Last night the Tar Heels delivered a 31-17 beating to South Carolina in the Duke’s Mayo Classic. While the score doesn’t exactly scream “beating” on paper, the game never really felt like it was in question in the second half. The Heels scored 14 unanswered points in the third quarter, and held the Gamecocks to just three points in the entire second half. If we’re being honest, it might be the most impressive season opener win that we’ve seen from this team in a while. Yes, better than smoking Florida A&M in a Week Zero game. Don’t @ me.
There were plenty of things that we learned about this team last night, but let’s focus on the three biggest takeaways of the night.
This defensive front means business
The Tar Heels finished their 2022 campaign with just 17 sacks, which was one of the worst totals in the NCAA. The pass rush was so bad that quarterbacks had all the time in the world to pull magic out of their helmets in order to keep drives alive. Thankfully it was a completely different story last night, and Spencer Rattler hit the dirt nine times. Even better is that six different Tar Heels got in on the action, with Amari Gainer and Kaimon Rucker leading the team with two apiece.
Rattler was uncomfortable in the pocket all night long thanks to what Gene Chizik was dialing up for his group, but also it can’t go without saying that his offensive line made quite a few mistakes as well.
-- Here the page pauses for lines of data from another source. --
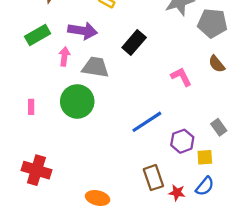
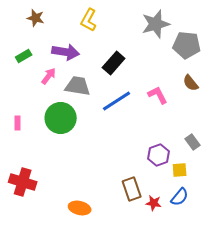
green rectangle: (38, 35) -> (24, 56), size x0.7
pink arrow: (64, 56) -> (49, 76), turned 30
blue line: (147, 122) -> (117, 101), moved

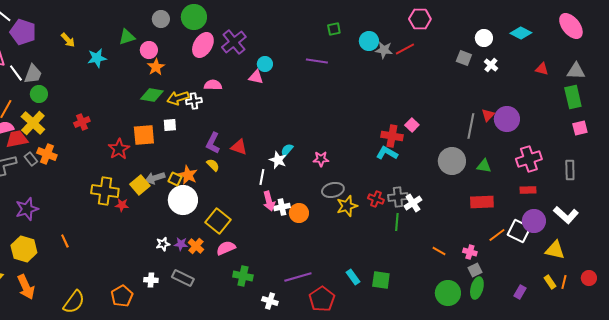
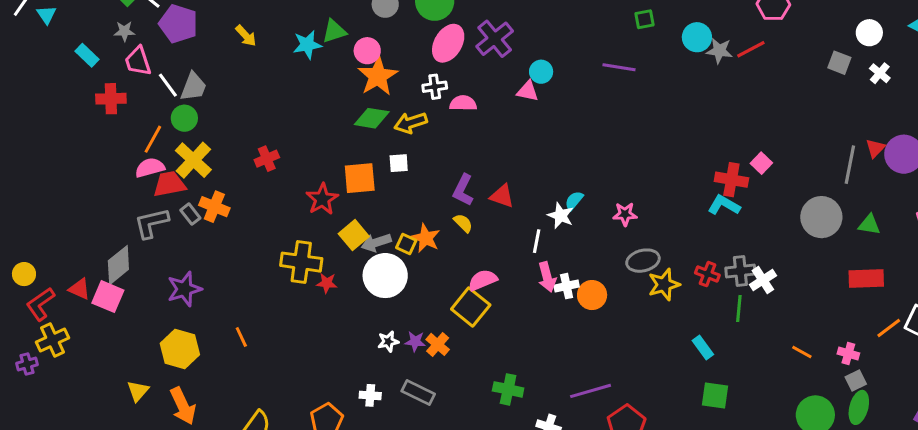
cyan star: (97, 58) -> (307, 45), moved
orange star: (156, 67) -> (378, 76), size x1.5
green circle: (39, 94) -> (184, 118), moved
white cross: (194, 101) -> (435, 87), moved
yellow square: (140, 185) -> (354, 235), moved
white circle: (183, 200) -> (385, 276), moved
pink semicircle: (226, 248) -> (483, 280), moved
cyan rectangle: (353, 277) -> (703, 347), moved

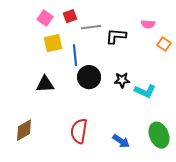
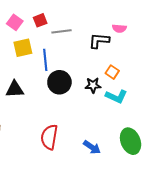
black L-shape: (116, 36) -> (99, 41), moved
orange square: (164, 44) -> (112, 72), moved

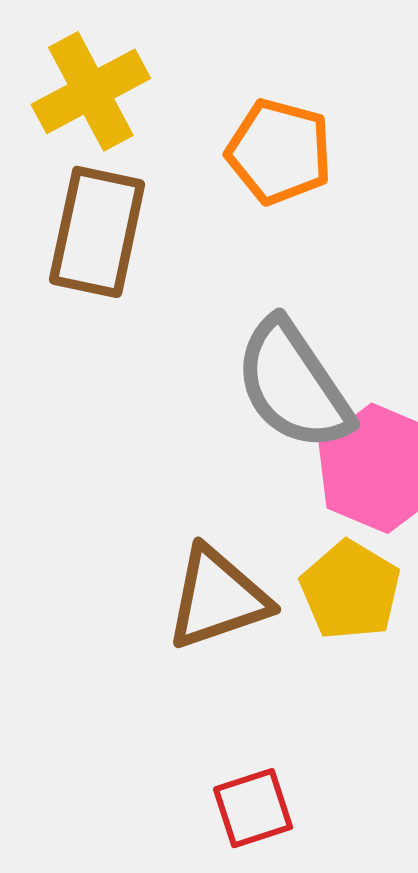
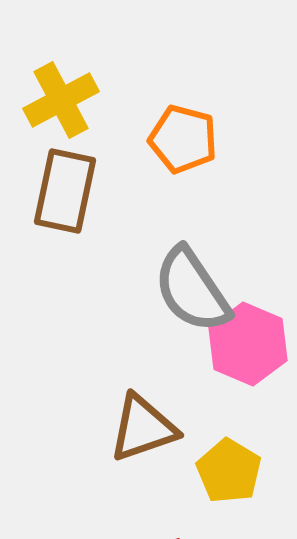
yellow pentagon: (350, 590) -> (229, 471), moved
There were at least a couple of sacks where it just seemed like an offensive lineman completely missed their assignment, which led to the defense getting clear paths to Rattler. The Heels deserve a lot of credit for what they were able to do, but also South Carolina’s O-line deserves some credit as well. We will see if this defensive front can repeat their performance next Saturday against App State.
Mack Brown was very serious about improving the run game
Ever since Javonte Williams and Michael Carter left UNC, the run game just hasn’t been the same. Part of the reason is that British Brooks didn’t play at all last season, which means George Pettaway and Omarion Hampton were thrown into the fire pretty quickly. In UNC’s first game under offensive coordinator Chip Lindsey, we got a glimpse of how good the running back room is, which should take a lot of pressure off of Drake Maye both physically and mentally.
British Brooks led the team with 15 carries for 103 yards, and averaged 6.9 yards per carry. Omarion Hampton contributed 37 yards as well, and Drake Maye tossed in 25 rushing yards just for fun. The Heels’ success running the ball resulted in them having the ball for 32:37, which went a long way in keeping Spencer Rattler off of the field as long as possible. If they can continue to run the ball like this, UNC is going to have a much easier time maintaining control of football games, especially in the fourth quarter when things historically get really messy for them.
Drake Maye is good with or without his best receivers
Let’s get the obvious out of the way: last night could’ve went better for Maye. His two interceptions were unfortunate errors, but thankfully the defense was able to bail out said mistakes. It’s also worth noting that one of the interceptions was a really good play by South Carolina’s secondary, and the other hit the receiver in the hands before ending up in the hands of the Gamecocks.
With that out of the way, Maye was still really impressive in his first game of the 2023 season. He finished the night completing 24 of his 32 throws for 269 yards and two touchdowns. He threw passes to nine different Tar Heels, with Kobe Paysour leading the team with seven catches for 66 yards and a touchdown. There was a lot of talk leading up to the game about Maye missing his top two receivers, but he is so good at what he does that it didn’t matter as much as it should have. One can only hope that UNC can still find a way to get the Tez Walker mess straightened out, but for now it looks like Mack Brown’s star quarterback is determined to cook anyway. I can’t wait to see what he has for App State when they come into town next Saturday.